Regine Mathias, a retired professor at Ruhr-Universität Bochum, was actively involved in promoting exchange and cooperation between Germany and Japan during her long research career. She enhanced the understanding of both countries through her work on the history of everyday life in modern Japan, always avoiding an exoticisation of the country, and placing its historical development within a global historical context. She was also involved in supporting early career researchers and served on various bodies, including the board of trustees of the JaDe Foundation, which promotes German-Japanese academic and cultural relations, and the board of trustees of the Max Weber Foundation.
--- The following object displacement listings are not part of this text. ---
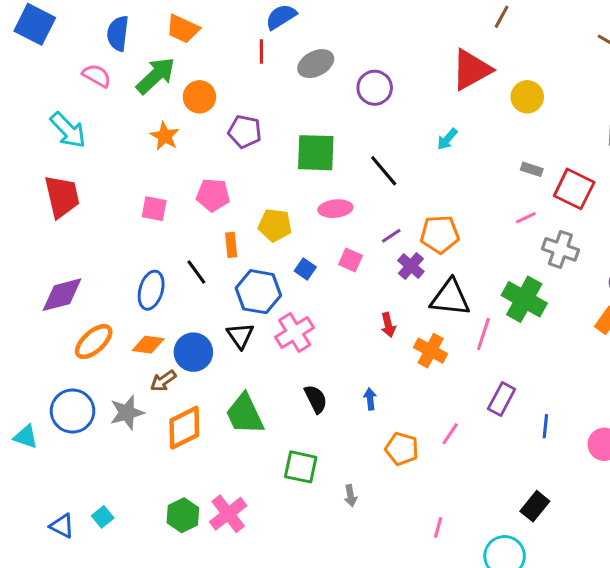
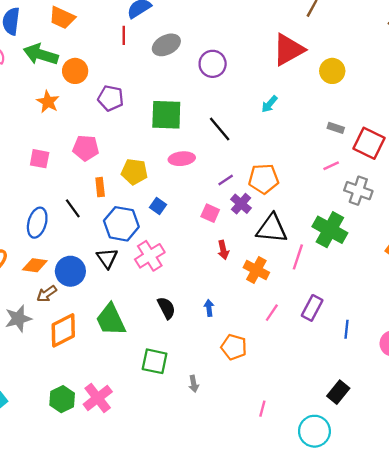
green arrow: (156, 76) -> (41, 54), turned -120
pink square: (350, 260) -> (210, 213), moved
pink line: (450, 434) -> (272, 313), moved

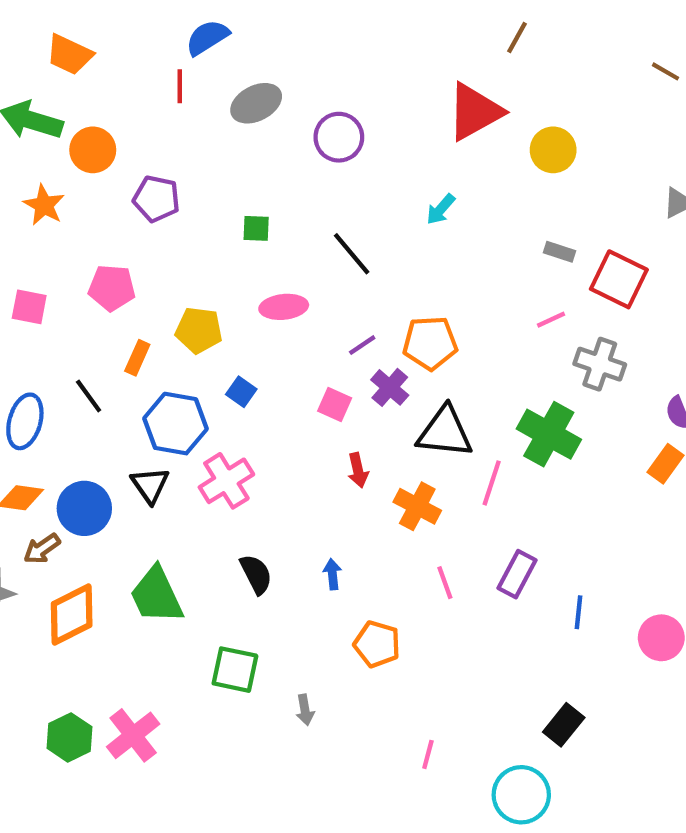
green square: (166, 115) -> (256, 228), size x0.5
orange rectangle: (100, 187) -> (137, 358), turned 30
pink line: (272, 313) -> (445, 583), turned -54

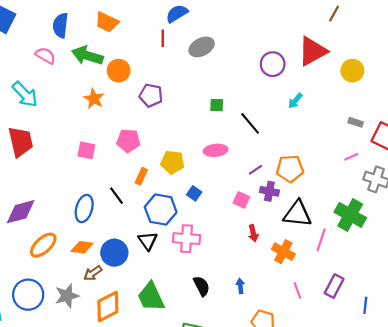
purple circle: (339, 137) -> (273, 64), moved
green square: (256, 228) -> (217, 105), moved
purple cross: (390, 387) -> (269, 191), turned -30
pink cross: (226, 481) -> (186, 239), turned 36

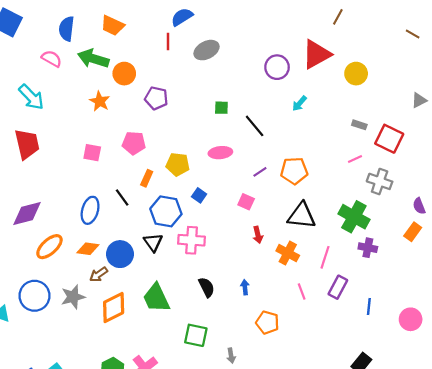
purple cross: (269, 191) -> (368, 248), moved
pink line: (321, 240) -> (325, 257), moved

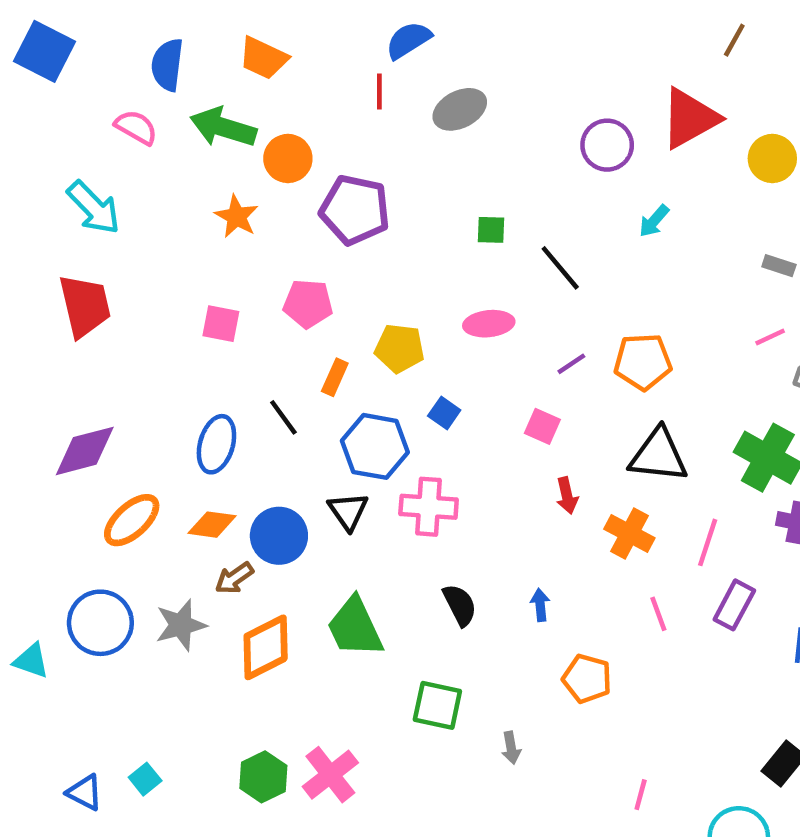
purple pentagon: (156, 98) -> (355, 210), size x1.4

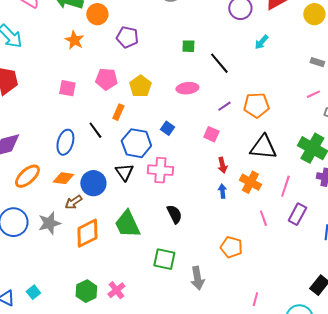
purple pentagon: (355, 210) -> (127, 37), size x0.7
yellow pentagon: (400, 348) -> (140, 86), moved, turned 30
blue arrow: (540, 605) -> (222, 191), moved
gray arrow: (511, 748) -> (197, 278), size x1.6
pink cross: (330, 775) -> (116, 290), size x0.7

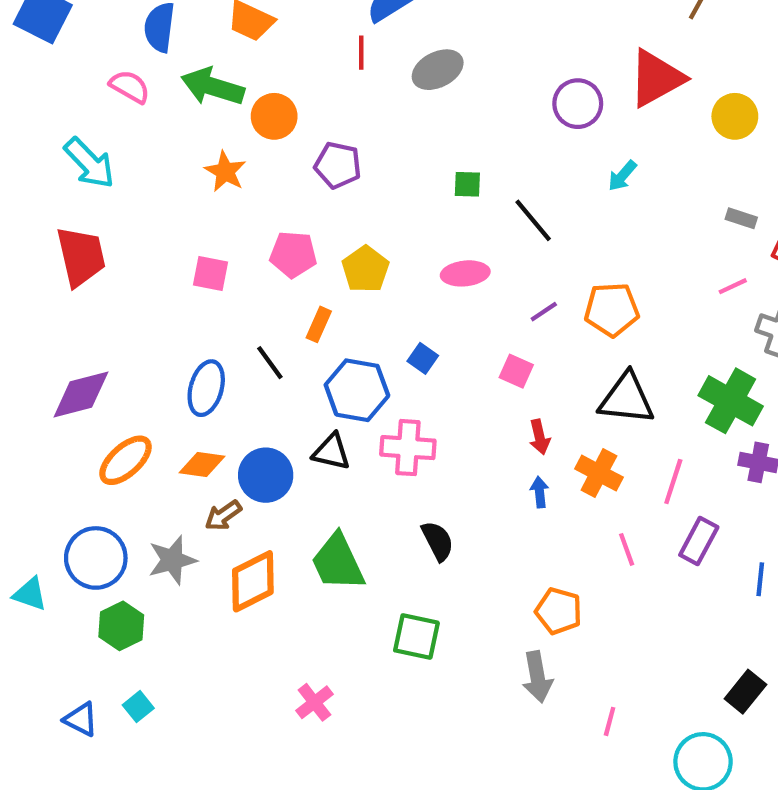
black triangle: (124, 172) -> (331, 452), turned -42
gray arrow: (197, 278) -> (537, 677), moved
green hexagon: (86, 291) -> (121, 626), moved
Mathias was a DFG review board member from 2008 to 2015. She is currently coordinating the development of a Japanese library at the Centre Européen d’Etudes Japonaises d’Alsace in France.
Hidenori Takagi is well known both in Germany and in Japan for his many contributions to materials physics. He has published pioneering research on metal-insulator transitions, high-temperature superconductivity and quantum magnetism. After researching at Tokyo’s RIKEN institute in Tokyo and working as a professor at the University of Tokyo, in 2013 he was appointed director of the Max Planck Institute for Solid State Research in Stuttgart, at the same time becoming the first Japanese scholar to be awarded a Humboldt professorship. Takagi has won several awards, including the IBM Science Prize, and is a Fellow of the American Physical Society. He promotes German-Japanese cooperation by collaborating closely at the MPI with research teams at the University of Tokyo, where he still holds a professorship. This partnership has given rise to joint research projects, staff exchanges and annual workshops.
Jurist Kanako Takayama was appointed professor of law at the University of Kyoto in 2005, becoming one of the youngest female law professors in Japan. Her research deals with questions such as the importance of sympathy in lay participation in penal procedures, crime among the elderly in Japan and criminal penalties for tattoos. In 1998 Takayama received a grant from the Alexander von Humboldt Foundation, and carried out a two-year research visit to the University of Cologne. Since then she has organised German-Japanese conferences for early career researchers in law and has been actively involved in the Humboldt Alumni Association Japan. She is also active in many international, German and Japanese associations and is a member of the Science Council of Japan. She has received an array of awards for her contributions, including the Philipp Franz von Siebold Prize in 2018 and the Federal Cross of Merit in 2006.
The Eugen and Ilse Seibold Prize has been presented by the DFG to Japanese and German researchers since 1997. The prize money comes from a fund set up by Eugen and Ilse Seibold. After this year’s awards have been presented, the proceeds of this fund will be exhausted, with the result that the prize cannot be awarded again. Marine geologist Eugen Seibold was President of the DFG between 1980 and 1985. In 1994, he and American environmentalist Lester Brown were awarded the Blue Planet Prize by the Asahi Glass Foundation in Japan – at €400,000 the world’s largest environmental prize. Eugen Seibold and his wife, Dr. Ilse Seibold, donated €150,000 of the prize money to the DFG.